But unexpectedly, I pay more attention to dialogue when watching films with subtitles. This helps me follow the plot more dutifully, and get more out of the script. Not out of the film, mind you, but out of the script.

To put this all another way, bad soundtracks and bad acting jobs are eliminated, but so are brilliant soundtracks and brilliant acting jobs. All films are scored somewhere between 2-1/2 and 3 stars. There are no four-star films, and no bombs. Those who can hear enjoy Last of the Mohicans more. The deaf enjoy White Noise more (no irony intended).

And since Hollywood produces more of the latter than the former, I would say that, yes, on average, the deaf enjoy films more than the rest of us.

(Obligatory external link here and here: "The Moral Obligation to be Intelligent," parts one and two, respectively.)


Monday, April 16, 2007

"Disprove Entropy"

For a nice break from a tough day at work or a tougher day reading about current events, try this smart and funny General Knowledge Test. The inauguration question:

1. HISTORY: Describe the history of the Papacy from its origin to the present day concentrating especially, but not exclusively, on its social, political, economic, religious, and philosophical impact on Europe, Asia, America, and Africa. Be brief, concise, and specific.
My favorites?
12. PHYSICAL EDUCATION: Run a four-minute mile. You have three minutes.
...and...
21. ASTRONOMY: Define: the Universe. Give three examples.
Read the whole thing here.


Saturday, April 14, 2007

The Top Ten Emerging Environmental Technologies

My favorite? Number five:

The biggest solar collector on Earth is our ocean mass. According to the U.S. Department of Energy, the oceans absorb enough heat from the sun to equal the thermal energy contained in 250 billion barrels of oil each day.
Read the rest here.


Friday, April 13, 2007

Throwing out the Baby Einstein with the bathwater

A German study confirms what we have all known for 14 years, but were too timid to mention at fancy cocktail parties: listening to Baroque period compositions does not make you smarter. Click here for more.
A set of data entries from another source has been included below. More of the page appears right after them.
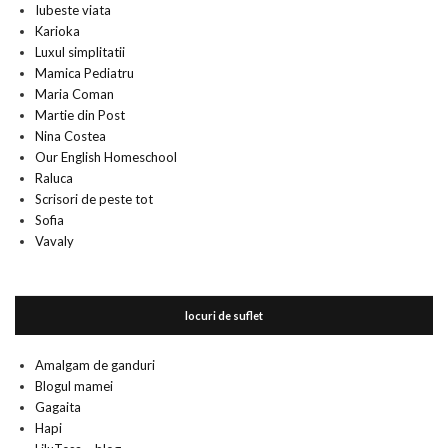
Iubeste viata
Karioka
Luxul simplitatii
Mamica Pediatru
Maria Coman
Martie din Post
Nina Costea
Our English Homeschool
Raluca
Scrisori de peste tot
Sofia
Vavaly
locuri de suflet
Amalgam de ganduri
Blogul mamei
Gagaita
Hapi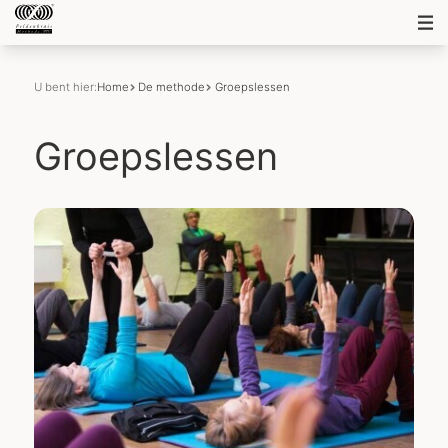
U bent hier:
Home
De methode
Groepslessen
Groepslessen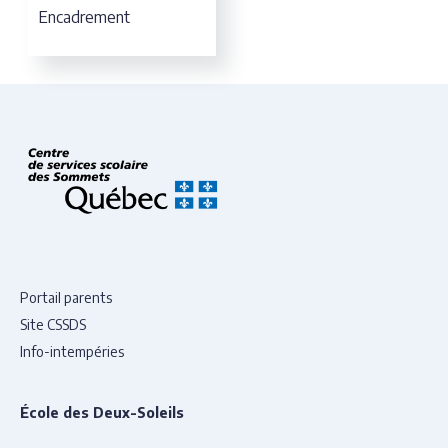
Encadrement
Portail parents
Site CSSDS
Info-intempéries
École des Deux-Soleils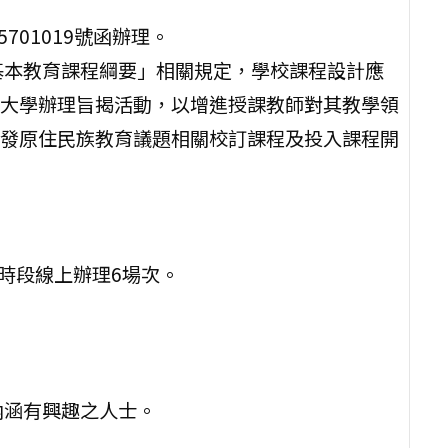
701019號函辦理。
基本教育課程綱要」相關規定，學校課程設計應
大學辦理旨揭活動，以增進授課教師對其教學領
發原住民族教育議題相關校訂課程及投入課程開
同時段線上辦理6場次。
內涵有興趣之人士。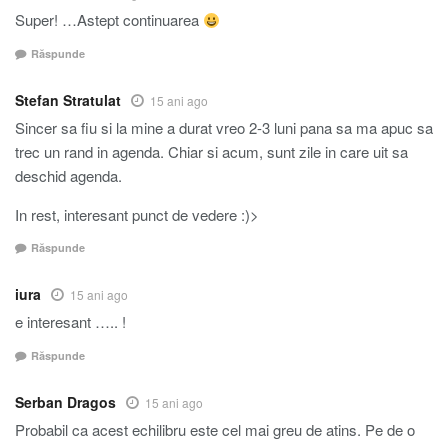
Super! …Astept continuarea
Răspunde
Stefan Stratulat
15 ani ago
Sincer sa fiu si la mine a durat vreo 2-3 luni pana sa ma apuc sa
trec un rand in agenda. Chiar si acum, sunt zile in care uit sa
deschid agenda.
In rest, interesant punct de vedere :)>
Răspunde
iura
15 ani ago
e interesant ….. !
Răspunde
Serban Dragos
15 ani ago
Probabil ca acest echilibru este cel mai greu de atins. Pe de o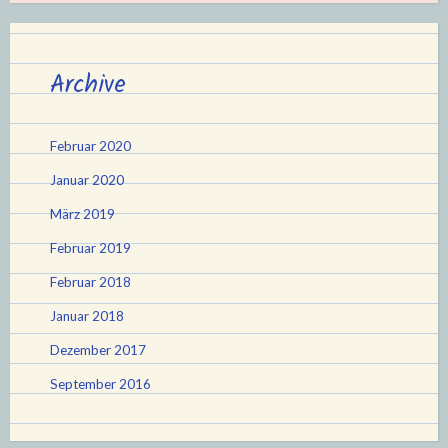
Archive
Februar 2020
Januar 2020
März 2019
Februar 2019
Februar 2018
Januar 2018
Dezember 2017
September 2016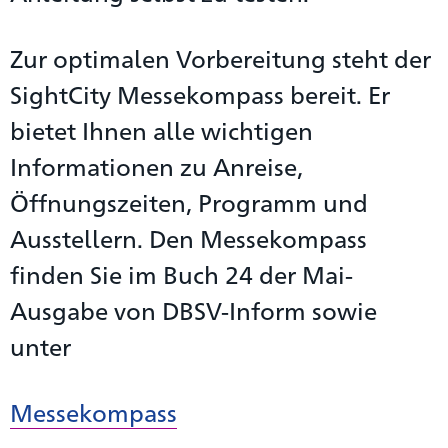
Zur optimalen Vorbereitung steht der
SightCity Messekompass bereit. Er
bietet Ihnen alle wichtigen
Informationen zu Anreise,
Öffnungszeiten, Programm und
Ausstellern. Den Messekompass
finden Sie im Buch 24 der Mai-
Ausgabe von DBSV-Inform sowie
unter
Messekompass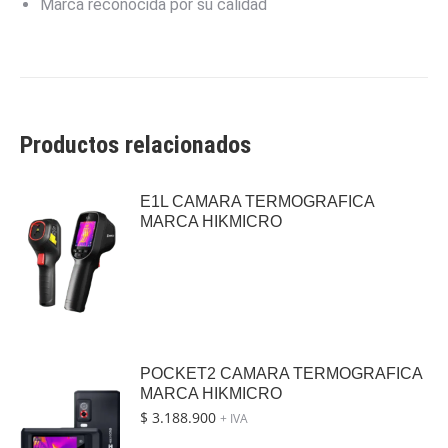
Marca reconocida por su calidad
Productos relacionados
E1L CAMARA TERMOGRAFICA
MARCA HIKMICRO
POCKET2 CAMARA TERMOGRAFICA
MARCA HIKMICRO
$
3.188.900
+ IVA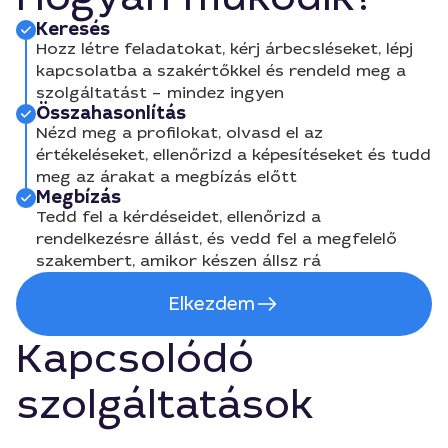
Keresés
Hozz létre feladatokat, kérj árbecsléseket, lépj
kapcsolatba a szakértőkkel és rendeld meg a
szolgáltatást – mindez ingyen
Összahasonlítás
Nézd meg a profilokat, olvasd el az
értékeléseket, ellenőrizd a képesítéseket és tudd
meg az árakat a megbízás előtt
Megbízás
Tedd fel a kérdéseidet, ellenőrizd a
rendelkezésre állást, és vedd fel a megfelelő
szakembert, amikor készen állsz rá
Elkezdem
Kapcsolódó
szolgáltatások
(Before my wife has friends over again, I wish the same researcher would publish a take-down of Montessori schools.)


Thursday, April 12, 2007

Hanging10 in the strych9 str8: another music update

I've been looking for this Pink Floyd song for years, and it's been under my nose on Youtube all this time:

Echoes, Part 1A
Echoes, Part 1B
Echoes, Part 2

But forget about all that. For something new, try The Carps' Myspace page. The track All the Thugs I Know makes me want to go overthrow a small regime somewhere.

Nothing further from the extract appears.